I was 14. It was the examination day for our red cross certificate. I arrived early and sat on one of the tables with my morning coffee, staring through the window. It was a sunny day.
She came second. We had a friendly chat that quickly turned to an ugly politics discussion. The world was harshly divided to factions back then; she was left, and I was right.
At the midst of the heated discussions our friends arrived. She completely absorbed me throughout the day. At some point, she did ballet stretches on the floor and the thought slipped to my head.
How jealous I am of her.
I started following Shtag on Facebook.
She always beat me in political discussions but I couldn't join her faction. The only reason I was so argumentative became to some extent I wanted her to heal me, show me how to be her.
Blue eyes and wavy hair, round soft body figure. Her mind crystal and sharp, pure, only wishing good for the world. Pictures from gay pride parades and protests.
The narrative that women should heal the grotesque beasts of the world is wrong but understandable. Our society rarely teaches them these things from a young age, so they come to seek human warmth at the realm most talked to them about - the sexual and romantic.
Back then my mind was incapable of being left. I wanted to be compassionate and embracing, but something stopped me from seeing the logic.
The transition in mindset occurred alongside my gender transition and at times I fear that I implement the same biases I had back then. That my ideological inclinations are just me embracing my other gender. Still though, even back then I couldn't stand lack of empathy, cruelness. But I was a sucker for nonsensical data about race, free market, sexual essentialism and violence.

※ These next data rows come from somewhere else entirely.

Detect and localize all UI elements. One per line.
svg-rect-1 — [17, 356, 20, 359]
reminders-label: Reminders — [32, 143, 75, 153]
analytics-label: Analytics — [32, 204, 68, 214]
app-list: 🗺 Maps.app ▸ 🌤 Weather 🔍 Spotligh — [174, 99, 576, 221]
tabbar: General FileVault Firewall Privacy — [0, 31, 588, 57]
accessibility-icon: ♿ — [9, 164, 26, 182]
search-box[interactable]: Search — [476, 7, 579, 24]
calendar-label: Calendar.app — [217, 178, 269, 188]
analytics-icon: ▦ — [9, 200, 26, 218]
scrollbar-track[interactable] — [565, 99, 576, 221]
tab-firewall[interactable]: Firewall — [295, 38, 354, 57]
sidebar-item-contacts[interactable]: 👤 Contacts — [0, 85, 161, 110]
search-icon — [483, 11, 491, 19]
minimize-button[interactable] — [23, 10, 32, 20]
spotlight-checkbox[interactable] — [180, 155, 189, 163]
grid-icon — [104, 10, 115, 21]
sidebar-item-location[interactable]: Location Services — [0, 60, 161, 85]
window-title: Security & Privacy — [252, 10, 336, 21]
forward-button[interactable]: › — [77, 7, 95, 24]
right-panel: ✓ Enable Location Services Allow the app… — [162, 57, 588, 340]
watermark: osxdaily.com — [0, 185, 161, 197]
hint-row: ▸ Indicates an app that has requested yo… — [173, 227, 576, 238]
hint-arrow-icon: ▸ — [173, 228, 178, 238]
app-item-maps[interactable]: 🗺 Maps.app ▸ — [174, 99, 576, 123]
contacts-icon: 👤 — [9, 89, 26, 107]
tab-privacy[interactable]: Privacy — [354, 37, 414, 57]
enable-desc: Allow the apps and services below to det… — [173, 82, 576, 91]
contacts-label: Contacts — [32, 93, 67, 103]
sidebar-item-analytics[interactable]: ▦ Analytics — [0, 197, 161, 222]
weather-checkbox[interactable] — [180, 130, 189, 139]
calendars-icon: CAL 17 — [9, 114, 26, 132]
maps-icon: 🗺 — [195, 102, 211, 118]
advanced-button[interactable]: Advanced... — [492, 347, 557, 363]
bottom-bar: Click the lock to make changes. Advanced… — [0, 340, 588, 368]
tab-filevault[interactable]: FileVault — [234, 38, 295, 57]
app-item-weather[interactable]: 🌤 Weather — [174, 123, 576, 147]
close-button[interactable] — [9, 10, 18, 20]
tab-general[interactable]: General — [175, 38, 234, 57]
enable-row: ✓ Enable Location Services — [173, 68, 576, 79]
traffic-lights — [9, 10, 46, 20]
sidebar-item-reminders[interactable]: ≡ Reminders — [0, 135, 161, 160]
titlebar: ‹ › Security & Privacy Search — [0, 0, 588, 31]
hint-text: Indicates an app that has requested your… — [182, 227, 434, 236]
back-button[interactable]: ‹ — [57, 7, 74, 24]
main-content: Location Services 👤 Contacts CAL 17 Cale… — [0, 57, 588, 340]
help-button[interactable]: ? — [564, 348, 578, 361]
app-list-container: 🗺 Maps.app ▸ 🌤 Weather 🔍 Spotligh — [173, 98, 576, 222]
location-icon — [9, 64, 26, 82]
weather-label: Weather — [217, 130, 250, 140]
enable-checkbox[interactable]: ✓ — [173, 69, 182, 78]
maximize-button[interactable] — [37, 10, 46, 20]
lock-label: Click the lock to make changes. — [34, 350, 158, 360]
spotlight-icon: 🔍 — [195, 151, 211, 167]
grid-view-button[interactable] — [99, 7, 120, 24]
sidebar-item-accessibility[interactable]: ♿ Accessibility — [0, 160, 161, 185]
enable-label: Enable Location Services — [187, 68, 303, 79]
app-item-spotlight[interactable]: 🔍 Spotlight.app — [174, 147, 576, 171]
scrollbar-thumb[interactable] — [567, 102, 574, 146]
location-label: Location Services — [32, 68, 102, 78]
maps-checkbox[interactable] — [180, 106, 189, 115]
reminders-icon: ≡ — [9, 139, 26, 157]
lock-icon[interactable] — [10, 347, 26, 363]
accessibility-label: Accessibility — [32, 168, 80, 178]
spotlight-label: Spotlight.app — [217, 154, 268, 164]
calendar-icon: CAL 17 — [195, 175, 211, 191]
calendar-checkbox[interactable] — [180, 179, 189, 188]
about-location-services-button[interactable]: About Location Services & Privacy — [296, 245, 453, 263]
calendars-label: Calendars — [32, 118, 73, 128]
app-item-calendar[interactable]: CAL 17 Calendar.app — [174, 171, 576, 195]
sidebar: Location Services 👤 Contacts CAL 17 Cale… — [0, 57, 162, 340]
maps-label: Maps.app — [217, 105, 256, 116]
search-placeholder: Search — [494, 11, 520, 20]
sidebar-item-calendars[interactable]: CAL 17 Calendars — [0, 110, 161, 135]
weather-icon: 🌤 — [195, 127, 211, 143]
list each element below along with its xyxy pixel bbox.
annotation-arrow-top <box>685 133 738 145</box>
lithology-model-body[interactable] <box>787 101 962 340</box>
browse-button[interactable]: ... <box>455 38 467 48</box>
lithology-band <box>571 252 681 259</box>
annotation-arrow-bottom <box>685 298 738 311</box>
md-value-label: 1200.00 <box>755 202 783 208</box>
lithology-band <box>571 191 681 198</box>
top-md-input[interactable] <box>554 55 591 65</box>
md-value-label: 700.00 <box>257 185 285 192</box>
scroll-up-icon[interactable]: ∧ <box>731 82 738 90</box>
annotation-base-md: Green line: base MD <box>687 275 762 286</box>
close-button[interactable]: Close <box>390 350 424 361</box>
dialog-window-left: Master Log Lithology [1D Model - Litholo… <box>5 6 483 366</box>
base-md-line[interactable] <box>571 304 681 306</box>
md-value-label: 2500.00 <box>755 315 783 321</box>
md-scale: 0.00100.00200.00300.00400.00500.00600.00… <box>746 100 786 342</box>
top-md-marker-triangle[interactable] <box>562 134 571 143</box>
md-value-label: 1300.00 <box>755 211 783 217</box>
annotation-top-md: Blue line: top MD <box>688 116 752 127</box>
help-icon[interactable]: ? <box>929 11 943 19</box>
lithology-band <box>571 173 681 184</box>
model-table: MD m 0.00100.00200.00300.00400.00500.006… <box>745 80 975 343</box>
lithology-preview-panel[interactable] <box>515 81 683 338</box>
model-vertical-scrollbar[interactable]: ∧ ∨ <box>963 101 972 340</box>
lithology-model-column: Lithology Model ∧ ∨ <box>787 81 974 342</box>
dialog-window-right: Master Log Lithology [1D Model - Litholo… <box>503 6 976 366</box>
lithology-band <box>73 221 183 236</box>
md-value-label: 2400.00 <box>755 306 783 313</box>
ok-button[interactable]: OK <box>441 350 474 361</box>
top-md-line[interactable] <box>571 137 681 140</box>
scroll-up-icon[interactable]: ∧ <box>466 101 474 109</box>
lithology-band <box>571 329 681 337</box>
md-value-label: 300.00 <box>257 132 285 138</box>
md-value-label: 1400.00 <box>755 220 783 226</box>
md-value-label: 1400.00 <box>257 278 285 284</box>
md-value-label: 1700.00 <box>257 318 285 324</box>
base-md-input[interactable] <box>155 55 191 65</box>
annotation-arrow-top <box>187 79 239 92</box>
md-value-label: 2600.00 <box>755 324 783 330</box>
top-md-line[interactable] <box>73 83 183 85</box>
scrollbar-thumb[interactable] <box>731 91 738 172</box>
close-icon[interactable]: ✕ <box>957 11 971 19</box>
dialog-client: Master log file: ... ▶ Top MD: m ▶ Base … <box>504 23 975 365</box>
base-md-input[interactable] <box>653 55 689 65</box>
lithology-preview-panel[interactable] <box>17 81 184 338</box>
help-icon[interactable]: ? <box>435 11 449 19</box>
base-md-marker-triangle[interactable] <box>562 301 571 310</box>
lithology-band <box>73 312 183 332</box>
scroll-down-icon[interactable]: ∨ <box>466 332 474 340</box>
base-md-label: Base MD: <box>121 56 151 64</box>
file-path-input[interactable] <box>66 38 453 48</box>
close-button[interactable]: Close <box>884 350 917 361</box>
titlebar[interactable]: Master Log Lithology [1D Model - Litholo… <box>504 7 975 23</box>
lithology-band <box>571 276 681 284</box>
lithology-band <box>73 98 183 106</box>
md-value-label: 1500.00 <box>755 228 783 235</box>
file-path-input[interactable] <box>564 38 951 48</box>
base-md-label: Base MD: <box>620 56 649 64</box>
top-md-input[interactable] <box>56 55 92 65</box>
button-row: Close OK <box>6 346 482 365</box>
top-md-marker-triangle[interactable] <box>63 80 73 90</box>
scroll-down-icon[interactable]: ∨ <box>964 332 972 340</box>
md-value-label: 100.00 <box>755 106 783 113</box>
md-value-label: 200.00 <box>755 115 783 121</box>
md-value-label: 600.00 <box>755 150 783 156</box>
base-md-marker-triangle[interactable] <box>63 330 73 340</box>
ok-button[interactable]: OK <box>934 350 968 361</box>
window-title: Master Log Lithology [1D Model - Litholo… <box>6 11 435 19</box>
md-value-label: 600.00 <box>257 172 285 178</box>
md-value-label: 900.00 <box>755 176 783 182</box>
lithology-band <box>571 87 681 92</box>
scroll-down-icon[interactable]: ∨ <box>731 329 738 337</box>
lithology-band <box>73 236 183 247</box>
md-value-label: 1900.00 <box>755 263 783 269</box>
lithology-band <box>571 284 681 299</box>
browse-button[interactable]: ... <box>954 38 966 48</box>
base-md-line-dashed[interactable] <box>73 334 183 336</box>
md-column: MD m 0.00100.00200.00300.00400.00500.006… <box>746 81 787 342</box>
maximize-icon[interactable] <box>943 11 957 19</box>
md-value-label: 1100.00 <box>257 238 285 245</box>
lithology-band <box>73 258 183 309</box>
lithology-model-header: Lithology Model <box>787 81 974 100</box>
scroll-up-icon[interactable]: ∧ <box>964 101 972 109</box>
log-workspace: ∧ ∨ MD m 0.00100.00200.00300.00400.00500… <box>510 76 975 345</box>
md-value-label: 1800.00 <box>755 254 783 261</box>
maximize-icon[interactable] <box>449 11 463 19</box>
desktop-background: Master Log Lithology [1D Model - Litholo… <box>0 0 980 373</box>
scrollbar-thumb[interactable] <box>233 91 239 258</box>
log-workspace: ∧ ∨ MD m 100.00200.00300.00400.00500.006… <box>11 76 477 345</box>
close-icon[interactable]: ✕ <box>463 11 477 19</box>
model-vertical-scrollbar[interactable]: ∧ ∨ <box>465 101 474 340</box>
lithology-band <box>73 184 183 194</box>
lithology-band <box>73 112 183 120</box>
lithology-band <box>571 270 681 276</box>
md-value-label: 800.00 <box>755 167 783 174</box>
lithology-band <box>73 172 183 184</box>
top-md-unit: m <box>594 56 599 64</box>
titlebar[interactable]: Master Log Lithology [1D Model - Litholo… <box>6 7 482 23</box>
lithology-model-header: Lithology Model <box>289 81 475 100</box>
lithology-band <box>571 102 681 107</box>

I remember my first attempts at thinking about my femininity was out of evolutionary psychology. How I tried to rationalize the power and beauty of being female.
The attempt to derive everything from first principals.
To some extent, the primary reason I allowed myself to transition was out of the growing conviction of the absurdity of my past views.
Followed from reading more philosophy of science, Wittgensteinian thought, etc.
What I want to say is that this tension between the person I want to be and the person I am been prevalent throughout my life.
I chose my name - Amabilis, because it signifies what I want to be.
Classic European. Loveable, both by me and by others.
There were always obstacles that blocked me.
With Shtag it was my mind.
When I was 22 and the entire thing with my mom started, it was the need of my family for a strong, reliable parental figure.
Then, that I lived in a Balkanic conservative country.
My 'proper life' and the other.
In the other I was a radical left, I went to BDSM parties; I enjoyed the taste of blood in my mouth, protested the oppression of prostitutes.
In the actual life I was a family 'man'.
When I arrived in the UK, I shed tears of joy.
I am finally free; I thought.
But it wasn't the case. For the first two years, I lived with my brother.
My trans clothes hid in the closet.
This duality continued. He studies mathematics; I study mathematics and philosophy.
In math lectures, I wear a heavy coat, in philosophy lectures I'm all out with a pastel sweater and a black skirt.
Every slight chance to be out is a glimpse of freedom.
And then there's my room.
I just moved to my new flat, away from him, and all those things that had to shy away from are now visible. I placed my makeup kit, pencils, Lolita utensils, looked at the room and surreal freedom caught up to me.
From the army to the current times, life was a constant struggle to self identify and become who I am.
At times I win, for instance when I started living my alternative life,
At times I lose, for instance when I had to flee to Serbia.
And while I struggle and suffer, I cannot be pessimistic, because I always have something to win back.